Unreasonable Security?
Questions over the "reasonableness" of a bank's or credit union's authentication and overall online security have been at the core of most account takeover cases.
On June 11, a federal appeals court favored BancorpSouth in an account takeover dispute with its former customer Choice Escrow dating back to November 2010. While Choice Escrow lost $440,000 to an overseas account, the court found that the bank's security measures for its customers were reasonable. Choice Escrow, however, decided not to use those security measures (see Bank Wins Account Takeover Loss Case).
In a similar case involving PATCO and the former Ocean Bank that dates back to 2013, an appeals court found that the bank was liable because its so-called "one-size-fits-all" approach to monitoring and authenticating high-dollar transactions was not commercially reasonable.
PATCO argued that Ocean Bank's use of only log-in and password credentials for transaction verification did not comply with the FFIEC's requirements for multifactor authentication. That deficiency, PATCO argued, allowed hackers in May 2009 to drain more than $500,000 from its account.
On July 3, 2013, the First Circuit Court of Appeals in Boston agreed and ruled in favor of PATCO, reversing a lower court's 2011 judgment that favored the bank. The court ultimately recommended that the two parties pursue an out-of-court settlement of the case.
In both the Choice Escrow and PATCO cases, appellate judges leaned heavily on Article 4A of the UCC.
Inscoe says the view of the courts and banking regulators about what constitutes reasonable security is increasingly less disputable. "I think the UCC and FFIEC are clearly in agreement in this situation," she explains.
TRC versus USB
In the case involving TRC and USB, the alleged unreasonableness of USB's authentication for wire transfers ultimately convinced the bank to settle, contends Julie Rogers, attorney with The Dincel Law Group, which represented TRC.
"Nearly two years after litigation began, USB has agreed to pay $350,000 to TRC for its losses," Rogers says in a statement about the settlement. "The settlement offer came just a few days before the Kern County Superior Court [California] was to rule on a summary judgment motion filed by TRC, which, if granted, would have entitled TRC to the $299,600, plus substantial interest and a finding that USB failed to provide a 'commercially reasonable' security procedure for its online banking customer."

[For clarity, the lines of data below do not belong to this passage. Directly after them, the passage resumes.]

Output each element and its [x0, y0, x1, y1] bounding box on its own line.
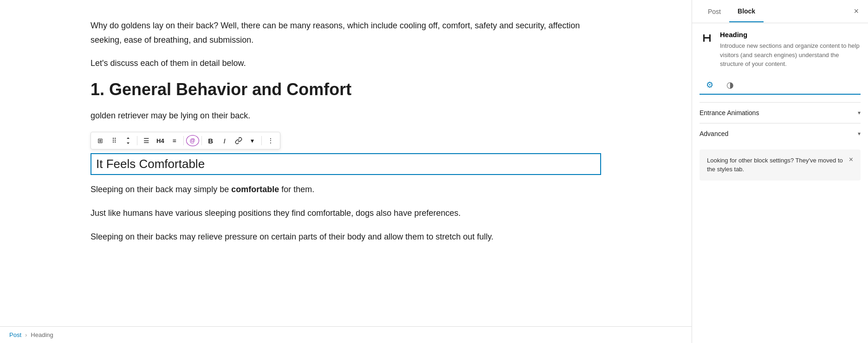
toolbar-more-rich-btn[interactable]: ▾: [246, 134, 259, 147]
intro-paragraph-2: Let's discuss each of them in detail bel…: [91, 56, 601, 71]
sidebar-body: Heading Introduce new sections and organ…: [692, 23, 868, 343]
breadcrumb-post[interactable]: Post: [9, 331, 21, 338]
toolbar-divider-2: [183, 136, 184, 145]
block-description: Introduce new sections and organize cont…: [720, 41, 861, 69]
toolbar-text-align-btn[interactable]: ≡: [168, 134, 181, 147]
notice-box: Looking for other block settings? They'v…: [700, 149, 861, 181]
chevron-down-icon-advanced: ▾: [858, 130, 861, 137]
section-heading: 1. General Behavior and Comfort: [91, 80, 601, 99]
body-paragraph-2: Just like humans have various sleeping p…: [91, 206, 601, 220]
active-heading-block[interactable]: It Feels Comfortable: [91, 153, 601, 175]
toolbar-divider-3: [201, 136, 202, 145]
intro-paragraph-1: Why do goldens lay on their back? Well, …: [91, 19, 601, 47]
notice-text: Looking for other block settings? They'v…: [707, 156, 845, 174]
accordion-entrance-animations: Entrance Animations ▾: [700, 102, 861, 123]
toolbar-drag-handle-btn[interactable]: ⠿: [108, 134, 121, 147]
svg-rect-2: [709, 34, 711, 42]
block-info: Heading Introduce new sections and organ…: [700, 31, 861, 69]
sidebar-inner-tabs: ⚙ ◑: [700, 76, 861, 95]
sidebar-header: Post Block ×: [692, 0, 868, 23]
notice-close-button[interactable]: ×: [849, 156, 853, 163]
body-paragraph-3: Sleeping on their backs may relieve pres…: [91, 230, 601, 244]
heading-text: General Behavior and Comfort: [109, 80, 351, 99]
toolbar-block-icon-btn[interactable]: ⊞: [94, 134, 107, 147]
bold-text: comfortable: [231, 185, 279, 194]
toolbar-link-btn[interactable]: [232, 134, 245, 147]
context-paragraph: golden retriever may be lying on their b…: [91, 109, 601, 123]
accordion-advanced: Advanced ▾: [700, 123, 861, 144]
sidebar-close-button[interactable]: ×: [852, 5, 861, 18]
chevron-down-icon-entrance: ▾: [858, 110, 861, 116]
accordion-entrance-label: Entrance Animations: [700, 109, 759, 116]
accordion-advanced-label: Advanced: [700, 130, 728, 137]
editor-content: Why do goldens lay on their back? Well, …: [91, 19, 601, 244]
gear-icon: ⚙: [706, 80, 713, 90]
toolbar-heading-level-btn[interactable]: H4: [154, 134, 167, 147]
toolbar-divider-4: [261, 136, 262, 145]
block-info-text: Heading Introduce new sections and organ…: [720, 31, 861, 69]
editor-area: Why do goldens lay on their back? Well, …: [0, 0, 692, 343]
status-bar: Post › Heading: [0, 326, 692, 343]
tab-block[interactable]: Block: [729, 1, 764, 22]
heading-block-icon: [700, 31, 714, 45]
heading-number: 1.: [91, 80, 104, 99]
sidebar: Post Block × Heading Introduce new secti…: [692, 0, 868, 343]
breadcrumb-separator: ›: [25, 331, 27, 338]
toolbar-bold-btn[interactable]: B: [204, 134, 217, 147]
accordion-entrance-animations-toggle[interactable]: Entrance Animations ▾: [700, 103, 861, 123]
editor-scroll[interactable]: Why do goldens lay on their back? Well, …: [0, 0, 692, 326]
contrast-icon: ◑: [726, 80, 734, 90]
tab-styles-icon[interactable]: ◑: [720, 76, 740, 94]
toolbar-mention-btn[interactable]: @: [186, 135, 199, 146]
block-title: Heading: [720, 31, 861, 39]
body-paragraph-1: Sleeping on their back may simply be com…: [91, 182, 601, 197]
toolbar-move-btn[interactable]: [122, 134, 135, 147]
sidebar-tabs: Post Block: [700, 1, 764, 22]
breadcrumb-heading: Heading: [31, 331, 53, 338]
toolbar-align-btn[interactable]: ☰: [140, 134, 153, 147]
toolbar-divider-1: [137, 136, 137, 145]
tab-settings-icon[interactable]: ⚙: [700, 76, 720, 95]
toolbar-italic-btn[interactable]: I: [218, 134, 231, 147]
toolbar-options-btn[interactable]: ⋮: [264, 134, 277, 147]
accordion-advanced-toggle[interactable]: Advanced ▾: [700, 123, 861, 144]
block-toolbar: ⊞ ⠿ ☰ H4 ≡ @ B I: [91, 132, 280, 149]
tab-post[interactable]: Post: [700, 1, 729, 22]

Rogers also represented California-based Village View Escrow Inc. in its June 2012 settlement with Professional Business Bank in a case involving a $400,000 account takeover loss dating back to March 2010 (see Settlement Reached in ACH Fraud Case).
Over the course of five days,12 fraudulent wires totaling $3.45 million left TRC's account in November 2011, says Charles Comfort, a co-owner of the company, in the statement. In the end, the total loss came out to $299,600, and USB denied liability.
"Due to USB's refusal to discuss this matter and also refusing an offer to use mediation to resolve this matter without filing a lawsuit, TRC felt it necessary to file a lawsuit against USB," the statement says.